Наверное, сказывалось тут и то, что сам он вырос без отца, погибшего осенью
сорок четвертого в Польше, вырос на Большой Переяславке, известной в войну,
да и в послевоенную пору своей разбойничьей славой, и много горечи испытал в
детстве. Сказывалось тут и то, что у них с Леной детей не было и не
предвиделось. Виктора Сергеевича тянуло не только к забавным малолеткам, но
и к тем, кто уже начинал считать себя взрослыми мужчинами и женщинами.
Конечно, Виктор Сергеевич мог работать с подростками и в Москве, поближе к
дому, но человек он был чрезвычайно тяжелый на подъем и так привык к своему
району, так узнал его до последней деревни, до последней проселочной дороги,
что и думать перестал о переводе в Москву.
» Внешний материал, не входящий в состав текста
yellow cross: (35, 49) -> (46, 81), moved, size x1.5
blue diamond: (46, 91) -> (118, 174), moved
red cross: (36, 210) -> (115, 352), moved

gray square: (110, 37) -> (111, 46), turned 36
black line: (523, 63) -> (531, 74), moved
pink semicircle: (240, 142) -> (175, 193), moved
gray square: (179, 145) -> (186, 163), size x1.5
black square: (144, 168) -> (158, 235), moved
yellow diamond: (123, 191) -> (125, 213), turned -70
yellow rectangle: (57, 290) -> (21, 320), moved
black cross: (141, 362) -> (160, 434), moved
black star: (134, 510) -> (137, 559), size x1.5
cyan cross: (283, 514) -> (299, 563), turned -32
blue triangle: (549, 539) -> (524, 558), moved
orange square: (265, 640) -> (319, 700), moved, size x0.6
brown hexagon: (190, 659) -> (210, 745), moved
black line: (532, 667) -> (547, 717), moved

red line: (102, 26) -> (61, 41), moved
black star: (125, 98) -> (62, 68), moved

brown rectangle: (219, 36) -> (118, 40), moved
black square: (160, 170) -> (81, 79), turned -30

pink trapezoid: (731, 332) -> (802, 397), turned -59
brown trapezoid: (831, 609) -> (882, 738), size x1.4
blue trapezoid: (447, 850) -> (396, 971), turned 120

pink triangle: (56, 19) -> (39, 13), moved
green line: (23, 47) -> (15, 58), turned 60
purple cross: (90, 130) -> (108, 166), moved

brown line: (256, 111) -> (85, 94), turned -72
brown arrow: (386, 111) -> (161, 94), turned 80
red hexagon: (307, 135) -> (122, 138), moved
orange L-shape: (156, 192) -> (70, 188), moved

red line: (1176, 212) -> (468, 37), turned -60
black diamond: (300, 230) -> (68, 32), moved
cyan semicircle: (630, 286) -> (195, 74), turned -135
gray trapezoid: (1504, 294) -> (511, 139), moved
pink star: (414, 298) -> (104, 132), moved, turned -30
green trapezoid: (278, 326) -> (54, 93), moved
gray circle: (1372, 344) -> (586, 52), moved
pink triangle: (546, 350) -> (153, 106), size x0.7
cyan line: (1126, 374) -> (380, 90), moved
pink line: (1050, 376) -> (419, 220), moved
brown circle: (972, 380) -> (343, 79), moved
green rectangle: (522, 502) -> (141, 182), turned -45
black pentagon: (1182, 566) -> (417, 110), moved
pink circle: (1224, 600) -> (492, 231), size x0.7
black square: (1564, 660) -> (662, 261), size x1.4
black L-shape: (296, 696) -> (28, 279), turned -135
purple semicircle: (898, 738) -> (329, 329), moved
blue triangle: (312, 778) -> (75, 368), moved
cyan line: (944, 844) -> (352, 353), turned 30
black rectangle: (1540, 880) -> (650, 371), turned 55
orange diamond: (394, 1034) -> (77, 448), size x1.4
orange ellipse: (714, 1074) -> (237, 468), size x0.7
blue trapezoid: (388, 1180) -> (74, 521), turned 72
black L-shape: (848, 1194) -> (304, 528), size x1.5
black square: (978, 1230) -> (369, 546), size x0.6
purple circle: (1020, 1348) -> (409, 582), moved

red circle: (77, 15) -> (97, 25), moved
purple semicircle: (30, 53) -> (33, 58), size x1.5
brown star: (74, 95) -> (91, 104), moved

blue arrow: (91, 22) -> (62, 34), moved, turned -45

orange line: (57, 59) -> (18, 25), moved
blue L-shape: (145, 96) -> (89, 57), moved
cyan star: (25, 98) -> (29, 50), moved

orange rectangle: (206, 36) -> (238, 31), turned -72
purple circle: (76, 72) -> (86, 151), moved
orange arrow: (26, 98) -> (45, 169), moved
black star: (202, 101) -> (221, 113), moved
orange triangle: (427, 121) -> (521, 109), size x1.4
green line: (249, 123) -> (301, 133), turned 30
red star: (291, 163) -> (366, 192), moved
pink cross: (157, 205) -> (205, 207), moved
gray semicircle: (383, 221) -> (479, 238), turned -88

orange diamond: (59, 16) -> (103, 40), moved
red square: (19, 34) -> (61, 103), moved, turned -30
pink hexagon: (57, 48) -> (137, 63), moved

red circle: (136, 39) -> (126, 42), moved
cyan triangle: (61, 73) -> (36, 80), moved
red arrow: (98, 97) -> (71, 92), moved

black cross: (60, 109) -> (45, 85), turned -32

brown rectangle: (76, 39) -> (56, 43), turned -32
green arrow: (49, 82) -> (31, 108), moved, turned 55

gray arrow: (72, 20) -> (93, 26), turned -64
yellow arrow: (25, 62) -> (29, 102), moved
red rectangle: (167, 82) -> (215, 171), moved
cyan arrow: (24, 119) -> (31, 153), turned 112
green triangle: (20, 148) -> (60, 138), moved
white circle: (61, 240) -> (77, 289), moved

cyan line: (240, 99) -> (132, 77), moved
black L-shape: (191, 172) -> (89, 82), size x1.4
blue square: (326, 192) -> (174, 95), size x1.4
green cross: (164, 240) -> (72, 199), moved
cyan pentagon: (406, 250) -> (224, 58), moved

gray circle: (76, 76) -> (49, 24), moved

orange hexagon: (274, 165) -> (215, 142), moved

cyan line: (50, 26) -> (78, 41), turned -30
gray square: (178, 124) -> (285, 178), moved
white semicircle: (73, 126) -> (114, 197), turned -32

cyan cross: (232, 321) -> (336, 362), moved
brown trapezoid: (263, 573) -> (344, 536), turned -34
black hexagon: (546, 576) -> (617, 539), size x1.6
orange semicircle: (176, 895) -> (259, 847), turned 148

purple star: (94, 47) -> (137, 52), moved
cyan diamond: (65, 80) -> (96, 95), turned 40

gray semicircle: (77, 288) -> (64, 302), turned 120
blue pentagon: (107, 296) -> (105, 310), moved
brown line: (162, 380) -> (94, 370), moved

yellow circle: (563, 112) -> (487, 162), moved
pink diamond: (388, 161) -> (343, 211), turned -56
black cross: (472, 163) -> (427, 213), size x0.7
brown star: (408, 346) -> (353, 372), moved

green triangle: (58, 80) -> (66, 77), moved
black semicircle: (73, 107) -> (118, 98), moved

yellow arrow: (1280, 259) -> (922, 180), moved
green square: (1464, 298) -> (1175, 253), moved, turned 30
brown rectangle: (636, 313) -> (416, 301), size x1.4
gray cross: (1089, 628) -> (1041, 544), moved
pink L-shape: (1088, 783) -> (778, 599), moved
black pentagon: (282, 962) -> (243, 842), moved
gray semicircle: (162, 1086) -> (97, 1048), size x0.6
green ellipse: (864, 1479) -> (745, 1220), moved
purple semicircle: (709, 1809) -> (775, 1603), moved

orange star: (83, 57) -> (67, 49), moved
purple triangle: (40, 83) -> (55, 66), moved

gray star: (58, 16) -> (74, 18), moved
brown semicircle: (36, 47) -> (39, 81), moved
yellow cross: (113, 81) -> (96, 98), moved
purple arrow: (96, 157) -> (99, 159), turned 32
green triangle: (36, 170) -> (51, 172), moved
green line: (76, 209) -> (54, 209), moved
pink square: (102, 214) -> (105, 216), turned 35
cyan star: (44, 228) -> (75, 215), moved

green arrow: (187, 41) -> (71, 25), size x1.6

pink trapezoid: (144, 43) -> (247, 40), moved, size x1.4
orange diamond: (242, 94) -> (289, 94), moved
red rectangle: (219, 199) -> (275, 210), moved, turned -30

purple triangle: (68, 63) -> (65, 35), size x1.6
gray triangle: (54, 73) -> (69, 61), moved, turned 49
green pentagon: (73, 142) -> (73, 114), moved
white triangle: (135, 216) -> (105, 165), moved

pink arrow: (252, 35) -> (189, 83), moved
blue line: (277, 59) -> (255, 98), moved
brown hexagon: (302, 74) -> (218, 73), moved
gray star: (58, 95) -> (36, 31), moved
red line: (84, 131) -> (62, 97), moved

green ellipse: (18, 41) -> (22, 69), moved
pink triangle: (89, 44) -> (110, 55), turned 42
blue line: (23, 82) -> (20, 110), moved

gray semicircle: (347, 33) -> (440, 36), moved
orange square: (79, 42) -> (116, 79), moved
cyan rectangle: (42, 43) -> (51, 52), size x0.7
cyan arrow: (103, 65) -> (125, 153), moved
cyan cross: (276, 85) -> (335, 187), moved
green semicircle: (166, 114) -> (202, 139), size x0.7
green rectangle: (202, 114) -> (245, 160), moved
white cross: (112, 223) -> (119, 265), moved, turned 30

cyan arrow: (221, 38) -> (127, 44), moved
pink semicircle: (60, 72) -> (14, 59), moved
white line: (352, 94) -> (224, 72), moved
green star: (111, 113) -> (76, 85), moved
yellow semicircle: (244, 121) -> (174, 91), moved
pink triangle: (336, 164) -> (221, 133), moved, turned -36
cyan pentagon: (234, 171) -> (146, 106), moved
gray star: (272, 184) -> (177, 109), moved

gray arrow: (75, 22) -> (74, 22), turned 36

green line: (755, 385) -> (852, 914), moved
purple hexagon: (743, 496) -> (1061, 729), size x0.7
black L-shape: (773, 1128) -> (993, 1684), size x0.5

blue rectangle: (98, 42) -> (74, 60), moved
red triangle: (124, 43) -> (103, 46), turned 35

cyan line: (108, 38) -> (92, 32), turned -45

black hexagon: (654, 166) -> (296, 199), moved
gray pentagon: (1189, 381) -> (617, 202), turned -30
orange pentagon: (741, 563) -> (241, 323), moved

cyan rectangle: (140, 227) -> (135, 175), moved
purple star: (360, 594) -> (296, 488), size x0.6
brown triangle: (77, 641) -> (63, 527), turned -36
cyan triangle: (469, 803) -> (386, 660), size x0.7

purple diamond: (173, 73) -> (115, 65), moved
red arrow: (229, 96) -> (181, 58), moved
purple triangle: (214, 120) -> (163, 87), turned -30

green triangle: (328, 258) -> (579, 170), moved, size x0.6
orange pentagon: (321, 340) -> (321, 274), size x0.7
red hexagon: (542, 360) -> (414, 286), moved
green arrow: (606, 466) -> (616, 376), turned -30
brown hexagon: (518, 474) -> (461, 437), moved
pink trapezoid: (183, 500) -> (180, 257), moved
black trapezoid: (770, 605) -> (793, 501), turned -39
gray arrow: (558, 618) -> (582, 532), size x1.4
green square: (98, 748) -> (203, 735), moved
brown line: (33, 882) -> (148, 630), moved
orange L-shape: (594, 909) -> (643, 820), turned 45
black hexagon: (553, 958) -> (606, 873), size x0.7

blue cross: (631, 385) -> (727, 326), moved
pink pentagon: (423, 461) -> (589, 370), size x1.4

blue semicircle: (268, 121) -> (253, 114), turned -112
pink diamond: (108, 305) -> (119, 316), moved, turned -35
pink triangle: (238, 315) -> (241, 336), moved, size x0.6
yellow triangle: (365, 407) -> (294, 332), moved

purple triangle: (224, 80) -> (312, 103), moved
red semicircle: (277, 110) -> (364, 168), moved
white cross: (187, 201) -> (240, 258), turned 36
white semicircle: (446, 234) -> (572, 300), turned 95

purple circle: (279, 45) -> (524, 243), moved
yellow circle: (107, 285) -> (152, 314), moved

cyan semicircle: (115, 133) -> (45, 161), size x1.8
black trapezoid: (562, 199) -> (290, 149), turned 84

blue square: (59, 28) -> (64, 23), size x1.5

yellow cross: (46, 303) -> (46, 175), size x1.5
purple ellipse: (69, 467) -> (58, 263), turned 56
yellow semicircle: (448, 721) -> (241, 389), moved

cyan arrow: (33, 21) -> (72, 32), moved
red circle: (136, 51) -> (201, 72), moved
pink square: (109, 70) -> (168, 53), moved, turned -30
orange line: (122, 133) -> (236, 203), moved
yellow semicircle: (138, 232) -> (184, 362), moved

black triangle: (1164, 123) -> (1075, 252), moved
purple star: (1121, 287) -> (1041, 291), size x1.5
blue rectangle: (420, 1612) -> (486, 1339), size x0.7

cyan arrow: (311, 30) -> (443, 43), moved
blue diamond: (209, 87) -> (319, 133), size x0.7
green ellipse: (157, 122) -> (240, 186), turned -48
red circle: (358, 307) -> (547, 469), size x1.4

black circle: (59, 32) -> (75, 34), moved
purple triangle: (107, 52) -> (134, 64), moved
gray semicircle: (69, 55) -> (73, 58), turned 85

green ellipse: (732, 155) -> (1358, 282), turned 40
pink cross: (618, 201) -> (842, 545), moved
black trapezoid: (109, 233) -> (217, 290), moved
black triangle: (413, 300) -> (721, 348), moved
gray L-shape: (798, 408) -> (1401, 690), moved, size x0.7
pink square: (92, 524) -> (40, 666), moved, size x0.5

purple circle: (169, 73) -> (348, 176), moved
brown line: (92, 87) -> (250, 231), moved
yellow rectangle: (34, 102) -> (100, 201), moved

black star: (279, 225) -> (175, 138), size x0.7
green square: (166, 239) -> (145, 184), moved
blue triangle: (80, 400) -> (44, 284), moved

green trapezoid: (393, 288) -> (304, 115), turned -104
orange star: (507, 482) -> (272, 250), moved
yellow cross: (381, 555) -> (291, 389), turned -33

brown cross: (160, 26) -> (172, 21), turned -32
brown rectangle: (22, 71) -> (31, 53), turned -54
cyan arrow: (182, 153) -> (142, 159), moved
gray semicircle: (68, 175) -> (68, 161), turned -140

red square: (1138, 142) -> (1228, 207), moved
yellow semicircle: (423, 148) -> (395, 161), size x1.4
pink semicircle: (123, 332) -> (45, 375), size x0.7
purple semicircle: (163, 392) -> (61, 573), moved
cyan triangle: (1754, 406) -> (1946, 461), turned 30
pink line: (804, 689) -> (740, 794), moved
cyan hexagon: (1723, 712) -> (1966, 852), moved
К тому же в Москве многие его
знакомые тратили по часу, а то и по полтора на дорогу из дома в учреждение,
у него же выходило сорок минут на электричке, благо платформа Каланчевская
была рядом с его квартирой.
Заявление о драке возле клуба стекольного завода подали братья
Залогины, пролежавшие после драки в больнице один две недели, другой - три.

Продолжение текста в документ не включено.